JOSÉ MANUEL GARCÍA GIL | Los aforismos están de moda. Desde finales del siglo pasado, este género, uno de los más difíciles y raros de la literatura, ha experimentado una revitalización evidente. Revistas (Quimera, Clarín…), editoriales (Pre-Textos, Cuadernos del Vigía, La Isla de Siltolá, Renacimiento…), autores (Ramón Eder, José Mateos, Carmen Camacho…), premios (José Bergamín, Rafael Pérez Estrada, La Isla de Siltolá…), estudios y antologías, han consagrado nuevos espacios a una de las formas (o fórmulas) más breves de la escritura. Sin embargo, escribir aforismos (o como quieran sus autores llamarlos) es una práctica que goza de una profunda raigambre en la tradición literaria y filosófica, aunque casi siempre considerada dentro de la obra de quienes la han cultivado como algo adyacente: una práctica situada en los márgenes del canon. Su definición, además, no celebra consensos y a su práctica, que requiere precisión en el manejo del lenguaje, sabia utilización de los recursos retóricos y concisión argumental para plasmar la idea en pocas palabras, se han apuntado no pocos escritores y escritoras que acopian y dan a conocer sus más atrevidas ocurrencias.
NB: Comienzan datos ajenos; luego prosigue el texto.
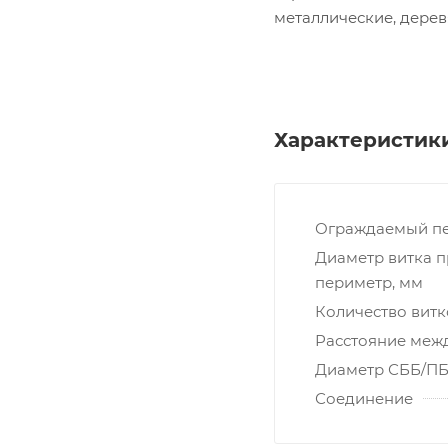
металлические, дерев
Характеристик
Ограждаемый пер
Диаметр витка 
периметр, мм
Количество витк
Расстояние меж
Диаметр СББ/ПБ
Соединение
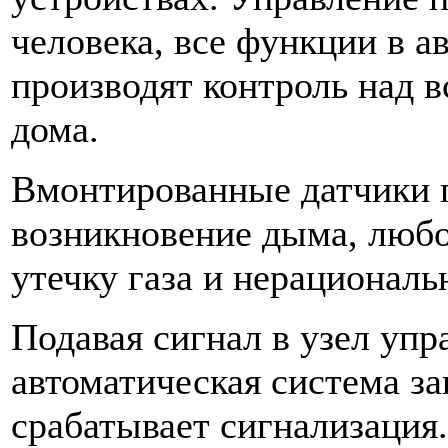
человека, все функции в 
производят контроль над 
дома.
Вмонтированные датчики 
возникновение дыма, любо
утечку газа и нерациональ
Подавая сигнал в узел упр
автоматическая система за
срабатывает сигнализация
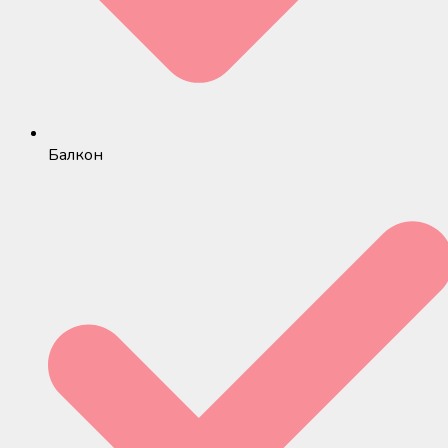
Балкон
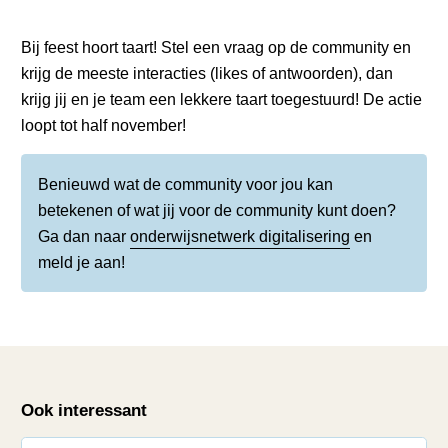
Bij feest hoort taart! Stel een vraag op de community en
krijg de meeste interacties (likes of antwoorden), dan
krijg jij en je team een lekkere taart toegestuurd! De actie
loopt tot half november!
Benieuwd wat de community voor jou kan
betekenen of wat jij voor de community kunt doen?
Ga dan naar
onderwijsnetwerk digitalisering
en
meld je aan!
Ook interessant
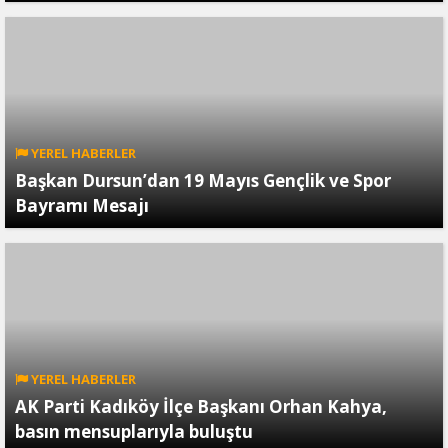
YEREL HABERLER
Başkan Dursun’dan 19 Mayıs Gençlik ve Spor
Bayramı Mesajı
YEREL HABERLER
AK Parti Kadıköy İlçe Başkanı Orhan Kahya,
basın mensuplarıyla buluştu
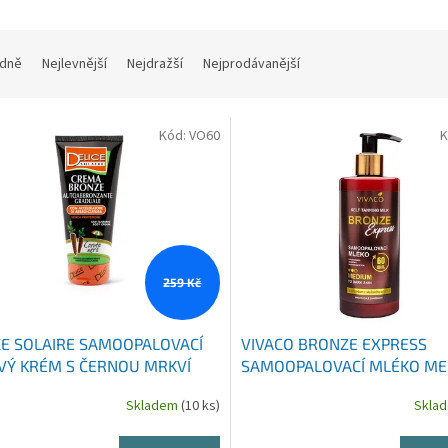
dně
Nejlevnější
Nejdražší
Nejprodávanější
Kód:
VO60
K
259 Kč
CE SOLAIRE SAMOOPALOVACÍ
VIVACO BRONZE EXPRESS
VÝ KRÉM S ČERNOU MRKVÍ
SAMOOPALOVACÍ MLÉKO M
ML
300 ML
Skladem
(10 ks)
Skla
Mucho por poco, más por menos es, por tanto, la divisa de estos textos fronterizos que se acomodan bien al ritmo de vida -siempre con prisas y sin demasiado tiempo- de un buen número de lectores de nuestra época. Sobre estos parámetros, una de las editoriales que muestra un loable empeño por revitalizar esta forma literaria, emparentada con la poesía y el ensayo, es la sevillana La Isla de Siltolá. Y lo hace tanto con la publicación de autores más o menos jóvenes (Isabel Bono, Antonio Rivero Taravillo, Ana Pérez Cañamares, Vicente Luis Mora, Victoria León…) como con la recuperación de escritores consagrados y ya fallecidos como Juan Ramón Jiménez o Luis Rosales, si bien en estos dos últimos casos los aforismos o las ideas líricas son extraídos del corpus de su obra por sus compiladores, José Luis Morante y Enrique García-Máiquez, respectivamente. En esa línea, pero como obra independiente, se rescata ahora, de la mano de su amigo el poeta gaditano José Ramón Ripoll, una selección de los aforismos -él los llamaba aerolitos- de Carlos Edmundo de Ory (Cádiz, 1923-Thézy-Glimont, 2010).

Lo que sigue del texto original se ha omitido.